EXERCISE: Could you find every line in the entries below that holds the word "food" and copy it?
THE DATA Block Start
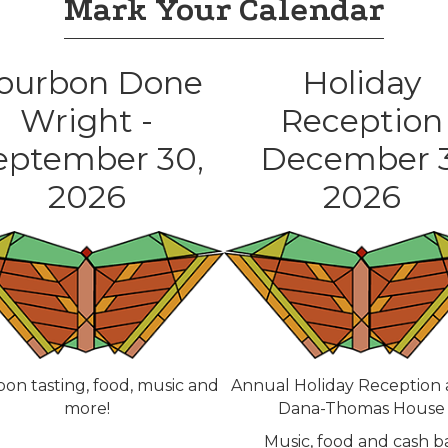
Mark Your Calendar
ourbon Done
Holiday
Wright -
Reception
eptember 30,
December 3
2026
2026
on tasting, food, music and
Annual Holiday Reception 
more!
Dana-Thomas House
Music, food and cash b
THE DATA Block End
COMPLETED TASK:
on tasting, food, music and
Music, food and cash b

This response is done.